Peut-il ne pas penser qu’à Constantine et Annaba, Lefqirates sont des chants liturgiques pareillement chantés par des dames d’un certain âge pour accompagner des danses extatiques ?
Quand au lien avec le mot arabe Faqir, dont on désignait des mystiques ayant fait vœu de pauvreté et qui, traduit en persan donne Derviche, un autre mot bien connu du lexique mystique de l’islam, il pourrait être envisagé.
De même, à l’occasion de la décoration des planchettes de l’école coranique, les enfants zénètes vont quêter des œufs et des denrées alimentaires dans tous les foyers avec des chansons de circonstance. Une tradition pleine d’espièglerie également connue ailleurs…
Vie quotidienne, contes,
proverbes et devinettes
L’ouvrage publié en 2006 par le CNRPAH fait suite à la publication précédente de Rachid Bellil intitulé « Ksour et Saints du Gourara, dans la tradition orale, l’hagiographie et les chroniques locales » publié en 2003 dans la collection Mémoires du Centre de recherches.
La première partie intitulée «La vie d’antan dans les Ksour» regroupe un ensemble de 31 textes recueillis de la bouche même des habitants de différentes localités s’exprimant en tazenatit. Les témoignages sont transcrits en caractères latins avec, en regard, leur traduction en français.
L’auteur de l’ouvrage reprend scrupuleusement la forme parlée et semble avoir privilégié la traduction la plus intégrale possible. Le premier jour du jeûne, le mariage, le septième jour des noces, la naissance du premier enfant, yennayer, la nourriture, l’accueil des invités, la touiza…, le chercheur explore les aspects religieux ou profanes de la vie de tous les jours en 31 parties assez brèves et d’une lecture aisée.
La deuxième partie qui emprunte la même technique utilisée tout le long de l’ouvrage, est consacrée aux « Relations entre tribus et entre Ksour :  Jar Tiqebal d Tmurawin ». La troisième partie, l’une des plus consistantes reprend 20 récits hagiographiques.
Dans ces «Lqissas f Lawliyya» le lecteur découvre des marabouts et des saints aux pensées foudroyantes et aux conduites imprévisibles. De Sidi Musa de Timimoun, le saint patron de l’oasis rouge au Shaykh Ben Amar de Zwa, ce sont les pages de la spiritualité musulmane et même anté-musulmane dont l’auteur reconstitue l’enchaînement dans la région. Des textes merveilleux et riches en enseignements comme il est d’usage dans ce genre.

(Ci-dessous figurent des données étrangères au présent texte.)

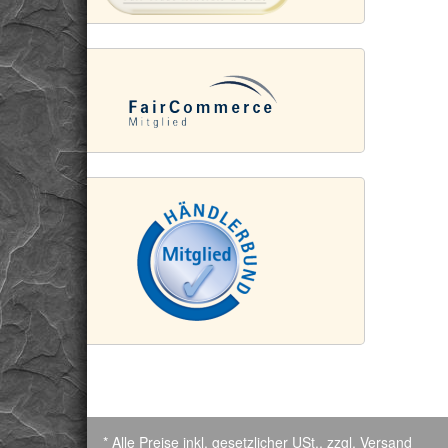
* Alle Preise inkl. gesetzlicher USt., zzgl.
Versand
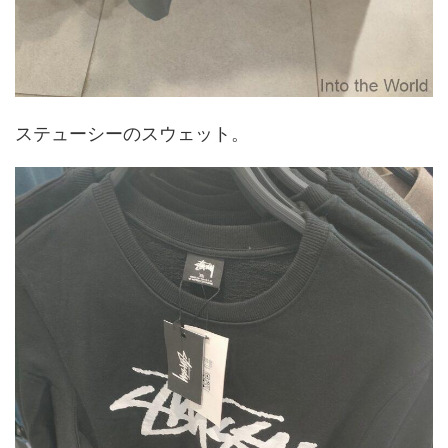
ステューシーのスウェット。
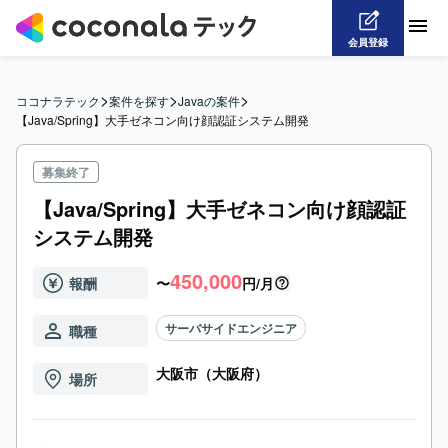
会員登録
>
>
>
ココナラテック
案件を探す
Javaの案件
【Java/Spring】大手ゼネコン向け顔認証システム開発
募集終了
【Java/Spring】大手ゼネコン向け顔認証
システム開発
450,000
報酬
〜
円/月
サーバサイドエンジニア
職種
大阪市（大阪府）
場所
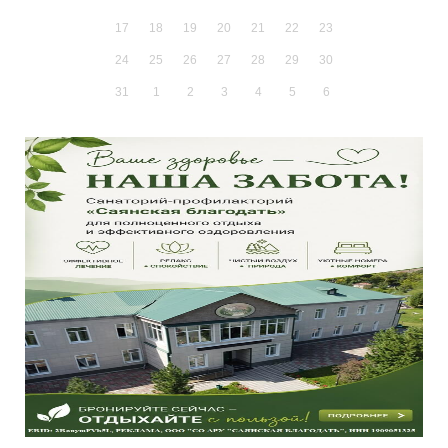
17
18
19
20
21
22
23
24
25
26
27
28
29
30
31
1
2
3
4
5
6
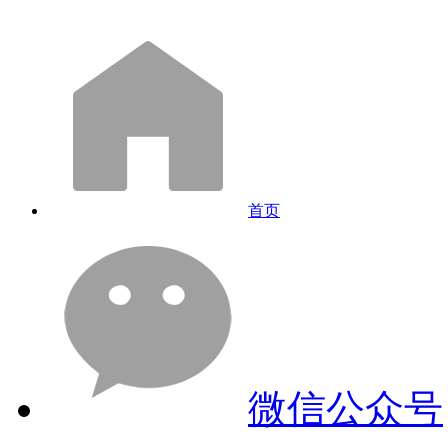
首页
微信公众号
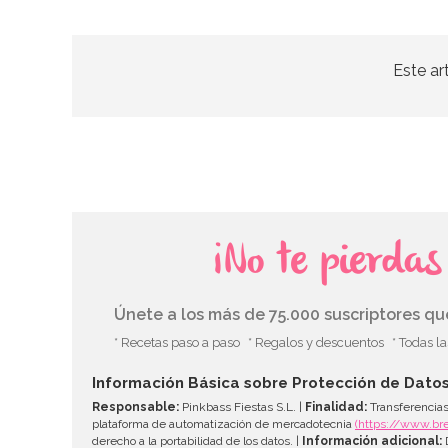
Este ar
¡No te pierda
Únete a los más de 75.000 suscriptores q
* Recetas paso a paso
* Regalos y descuentos
* Todas l
Información Básica sobre Protección de Dato
Responsable:
Pinkbass Fiestas S.L. |
Finalidad:
Transferencias
plataforma de automatización de mercadotecnia
(https://www.br
derecho a la portabilidad de los datos. |
Información adicional:
D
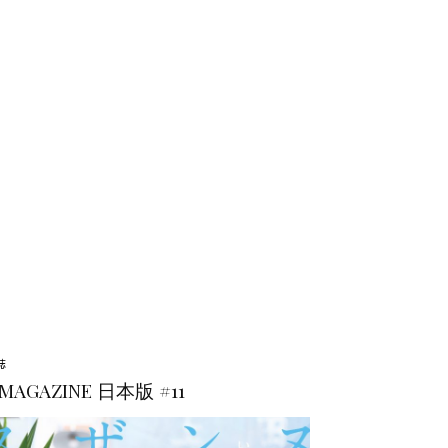
誌
.MAGAZINE 日本版 #11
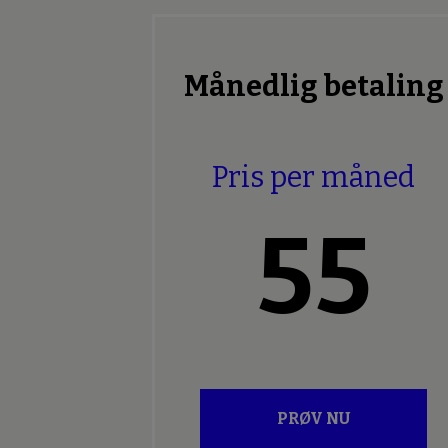
Månedlig betaling
Pris per måned
55
PRØV NU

«Tunfisin», la quatrième partie est composée de 9 contes où se côtoient les fous et les sages, les riches et les pauvres, les animaux qui parlent et les dames scarabées qui n’arrivent pas à sauver leurs conjoints…
Après une vingtaine de devinettes d’une grande beauté et impossibles à élucider pour nos imaginations rabougries, l’auteur a rassemblé une douzaine de proverbes. « La vérité est dure /qui la dit est angoissé/ qui ne la dit pas / trahit son Dieu/ mais celui qui craint le seigneur/ la dira sans hésitation.» dit le neuvième proverbe.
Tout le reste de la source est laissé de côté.